HAIRIER THAN THOU: When I first saw the headline, I feared Jonah Goldberg had been at the Jagermeister again. Mercifully, he’s innocent. But this story about a duel over hairy bottoms strikes me as a new low in Maxim culture. Or maybe it’s just the beginning of a new reality television show.
A DUBIOUS ZOGBY POLL: The Human Rights Campaign, the leading gay rights group, has just sponsored a poll to find out how gays voted in the last election. I don’t buy the results. The headline number – the percentage of voters who are gay – seems plausible. At 5 percent of the electorate, it’s at the high range of previous studies, but not excessively so. The breakdown of voting, though, seems highly implausible. HRC, which, despite a few token Republicans on its board, is essentially an extension of the Democratic Party establishment, puts the gay GOP vote this year at a mere 19 percent. This would be an astonishing reversal of recent trends. Every VNS exit poll of the last ten years or so has shown gays’ support for Republican Congressional candidates to be somewhere in the region of 25 to 35 percent. In 2000, it was at its highest – 35 percent – and no election in the 1990s saw a decline in gay GOP support. So why a decline of almost 50 percent in one election? Add to this the fact that clearly there was a GOP swing this time around, and the 19 percent is preposterous on its face. The methodology is probably at fault; the sample size is a mere 412 people – far far fewer than the samples culled from exit polls. I don’t think HRC or Zogby would rig the results. But this poll strikes me as essentially worthless. I wonder how much money HRC poured into it.

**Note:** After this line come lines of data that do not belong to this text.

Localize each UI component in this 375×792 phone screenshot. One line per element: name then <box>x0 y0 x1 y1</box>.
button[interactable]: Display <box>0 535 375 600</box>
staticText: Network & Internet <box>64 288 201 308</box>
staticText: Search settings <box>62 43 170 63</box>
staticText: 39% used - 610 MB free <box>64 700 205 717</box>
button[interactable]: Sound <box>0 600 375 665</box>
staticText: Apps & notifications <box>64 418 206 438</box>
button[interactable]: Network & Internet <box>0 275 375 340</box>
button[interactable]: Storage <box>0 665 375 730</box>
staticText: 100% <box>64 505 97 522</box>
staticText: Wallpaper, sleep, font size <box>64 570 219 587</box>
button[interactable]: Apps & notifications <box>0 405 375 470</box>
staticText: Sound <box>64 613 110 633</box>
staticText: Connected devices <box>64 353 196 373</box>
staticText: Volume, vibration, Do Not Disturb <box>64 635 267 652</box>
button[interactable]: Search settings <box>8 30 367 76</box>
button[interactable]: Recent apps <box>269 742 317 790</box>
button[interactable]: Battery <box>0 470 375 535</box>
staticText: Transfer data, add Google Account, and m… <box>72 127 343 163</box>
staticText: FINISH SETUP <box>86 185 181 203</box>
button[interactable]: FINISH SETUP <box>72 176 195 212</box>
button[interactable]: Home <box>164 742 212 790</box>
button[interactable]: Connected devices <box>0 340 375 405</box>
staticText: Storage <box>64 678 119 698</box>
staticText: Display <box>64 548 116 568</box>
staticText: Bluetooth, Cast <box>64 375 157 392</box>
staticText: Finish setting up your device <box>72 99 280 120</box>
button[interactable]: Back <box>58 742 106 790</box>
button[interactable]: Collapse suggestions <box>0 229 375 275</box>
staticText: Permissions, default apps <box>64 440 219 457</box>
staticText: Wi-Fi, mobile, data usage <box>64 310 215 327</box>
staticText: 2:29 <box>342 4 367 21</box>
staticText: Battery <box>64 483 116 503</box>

ISLAM MEANS PEACE II: Now they’re gunning down missionaries helping pregnant women.
THE CHURCH’S MORAL AUTHORITY: Remind me why I should give a damn what Cardinal Law says about the morality of war against Iraq. Or why I should take him seriously when he says my relationship is an intrinsic evil. Loving another man is forbidden; but abusing children can be overlooked. The Guardian’s Hugo Young put it well:
There are many ironies and contradictions in its position. For most Catholics none will strike with such exquisite and even risible pain as the spectacle of an institution, the Vatican, that has done so much damage over so many years by telling people, on pain of mortal sin, how they should lead their sexual lives, itself now demanding that the sexual perversion of priests should be forgiven and forgotten.
Young forgets. There’s one Catholic morality for the clergy; and another for everyone else.
EMINEM, REALIST: Forget Richard Goldstein’s sad rants. Here’s an article that actually makes some sense to me, in linking Eminem’s success to a broader cultural trend. Crispin Sartwell calls it the “new realism.” He has a point:
That’s what Eminem’s whole career has been: an absolute commitment to parade his demons and his flaws publicly, an absolute determination to say what no one else will say, to tell his own truth.
This entails that what he says is, at times, horrible. And we see his bigotries as well as his creativity, his stupidities and blindness as well as his intense intelligence and courage. Eminem is wrong about homosexuality and wrong about women (though so right about race). But that very wrongness is part of what makes him true, because he says it.
I predict that we have seen almost the last of Britney Spears and Al Gore, and are in for some real moments.
I think that gets at something in the culture right now. We’re tired of phoniness. Eminem, South Park, the blogosphere: they’re real, man.